The quest to understand a prolonged infection in an infant being treated for leukemia has led to the St. Jude Children's Research Hospital discovery of a mutation that allows bacteria to tolerate normally effective antibiotic therapy. The study (“RelA Mutant Enterococcus faecium with Multiantibiotic Tolerance Arising in an Immunocompromised Host”) appears in mBio.
“These findings detail a 'perfect storm' for development of antibiotic tolerance by bacteria that already pose a clinical challenge,” said corresponding author Jason Rosch, Ph.D., assistant member of the St. Jude Department of Infectious Diseases. Added co-corresponding author Joshua Wolf, assistant member of the same department, “The same conditions may be present in other patients with immune systems that have been compromised by chemotherapy or disease.”
The “perfect storm” involved a St. Jude patient who was 6 weeks old when she was diagnosed with acute myeloid leukemia. The cancer treatment wiped out her white blood cells, which help protect against infection, and despite infection-control measures, she developed a bloodstream infection with vancomycin-resistant Enterococcus faecium (VRE). The infection persisted for 28 days and only resolved after her immune system recovered. She then successfully completed cancer treatment.

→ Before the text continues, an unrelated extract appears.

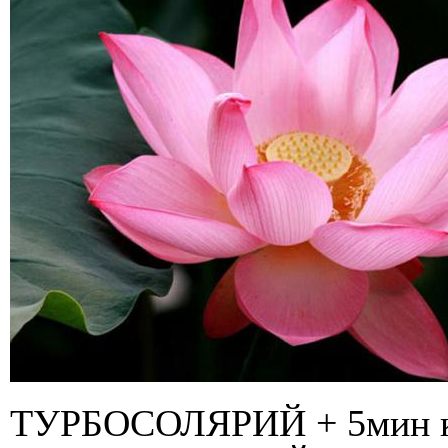
ТУРБОСОЛЯРИЙ + 5мин к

In-depth DNA sequencing of 22 VRE samples collected during the patient's infection helped researchers link the prolonged infection to a point mutation in the relA gene of VRE. The mutation inappropriately activated the stringent response pathway, which bacteria use to survive under stress and to tolerate antibiotics. The mutation resulted in elevated levels of the signaling molecule alarmone. The increased alarmone likely primed the bacteria to survive exposure to multiple antibiotics, researchers said.
Although conventional laboratory tests suggested that the mutant VRE should remain susceptible to the antibiotics used to treat the infection, special research tests showed that the relA-mutant VRE tolerate significantly higher doses of antibiotics than the original strain when the bacteria grew in slimy colonies called biofilms.

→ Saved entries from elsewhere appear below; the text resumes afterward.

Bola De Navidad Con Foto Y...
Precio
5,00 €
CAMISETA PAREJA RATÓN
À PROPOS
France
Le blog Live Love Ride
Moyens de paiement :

Bacterial biofilms develop on catheters, heart valves, and other surfaces in the body. Biofilms feature dormant cells called persister cells that are shielded from the immune system and are tough to eradicate with available antibiotics.
“This mutation has particular clinical significance because the antibiotics involved, linezolid and daptomycin, are the last line of defense against VRE infection,” Wolf said.

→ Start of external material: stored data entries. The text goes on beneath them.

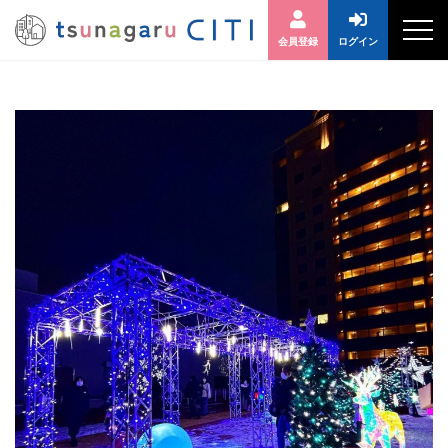
会員登録
ログイン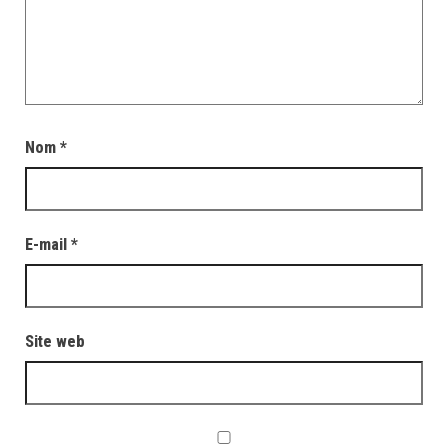
Nom
*
E-mail
*
Site web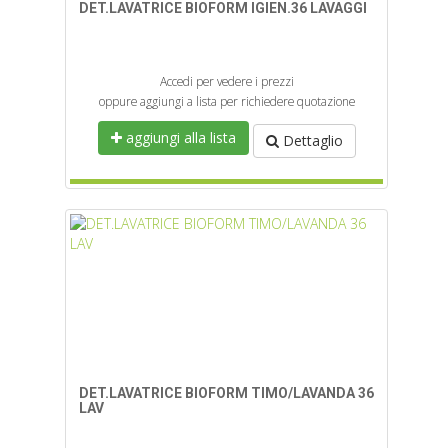
DET.LAVATRICE BIOFORM IGIEN.36 LAVAGGI
Accedi per vedere i prezzi
oppure aggiungi a lista per richiedere quotazione
aggiungi alla lista
Dettaglio
DET.LAVATRICE BIOFORM TIMO/LAVANDA 36
LAV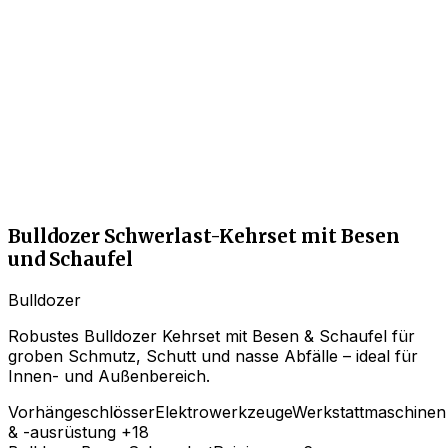
Bulldozer Schwerlast-Kehrset mit Besen
und Schaufel
Bulldozer
Robustes Bulldozer Kehrset mit Besen & Schaufel für
groben Schmutz, Schutt und nasse Abfälle – ideal für
Innen- und Außenbereich.
Vorhängeschlösser
Elektrowerkzeuge
Werkstattmaschinen
& -ausrüstung
+18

Among the promising compounds in development for treatment of bacterial biofilms is the experimental antibiotic ADEP-4, which works by activating an enzyme to kill persister cells and eradicate bacterial biofilm.
Researchers in this study reported that ADEP-4 killed relA-mutant and nonmutant VRE growing in biofilmsin the laboratory. “In the future, compounds like ADEP-4 may provide a new approach to resolving persistent infections,” Wolf said.
Evidence gleaned from tracking the evolution of VRE throughout the infection suggested the patient's immune-compromised state was essential to survival of the mutant VRE, added Dr. Rosch. Gene transcription was altered significantly in relA-mutant VRE and produced biofilms that were less robust and possibly unlikely to otherwise survive.
“The case expands our understanding of the role of the stringent response in susceptibility and tolerance to a wide range of antibiotics, especially in biofilms,”continued Dr. Rosch. “It also demonstrates that these mutations can develop and gain a foothold during a human infection.”